SUPPLIED DATA »

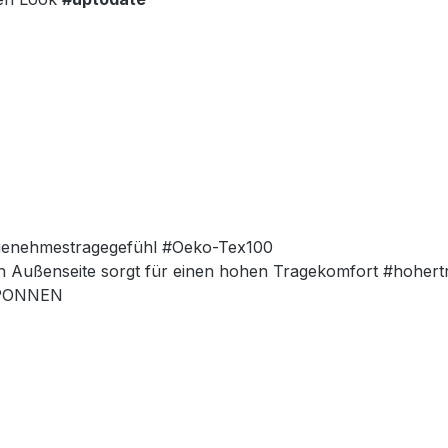
ngenehmestragegefühl #Oeko-Tex100
en Außenseite sorgt für einen hohen Tragekomfort #hoher
ESPONNEN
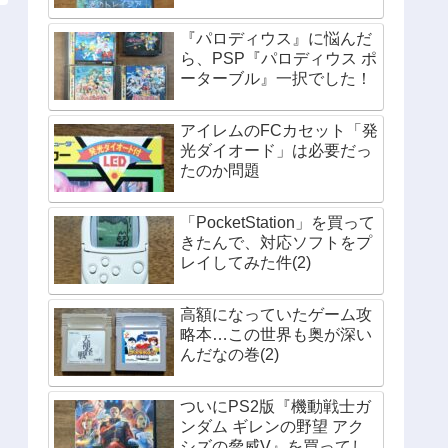
『パロディウス』に悩んだ
ら、PSP『パロディウス ポ
ーターブル』一択でした！
アイレムのFCカセット「発
光ダイオード」は必要だっ
たのか問題
「PocketStation」を買って
きたんで、対応ソフトをプ
レイしてみた件(2)
高額になっていたゲーム攻
略本…この世界も奥が深い
んだなの巻(2)
ついにPS2版『機動戦士ガ
ンダム ギレンの野望 アク
シズの脅威V』を買ってし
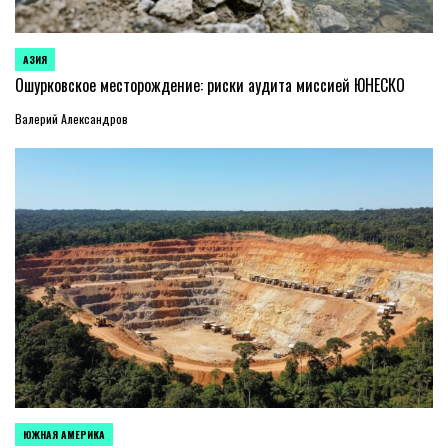
АЗИЯ
ОПУБЛИКОВАНО
В
Ошурковское месторождение: риски аудита миссией ЮНЕСКО
Валерий Александров
ЮЖНАЯ АМЕРИКА
ОПУБЛИКОВАНО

ASSIGNMENT »
Set down every line above exactly, pictures excluded.

EXERCISE SOLUTION »
ngenehmestragegefühl #Oeko-Tex100
en Außenseite sorgt für einen hohen Tragekomfort #hoher
ESPONNEN
『パロディウス』に悩んだ
ら、PSP『パロディウス ポ
ーターブル』一択でした！
アイレムのFCカセット「発
光ダイオード」は必要だっ
たのか問題
「PocketStation」を買って
きたんで、対応ソフトをプ
レイしてみた件(2)
高額になっていたゲーム攻
略本…この世界も奥が深い
んだなの巻(2)
ついにPS2版『機動戦士ガ
ンダム ギレンの野望 アク
シズの脅威V』を買ってし
АЗИЯ
ОПУБЛИКОВАНО
В
Ошурковское месторождение: риски аудита миссией ЮНЕСКО
Валерий Александров
ЮЖНАЯ АМЕРИКА
ОПУБЛИКОВАНО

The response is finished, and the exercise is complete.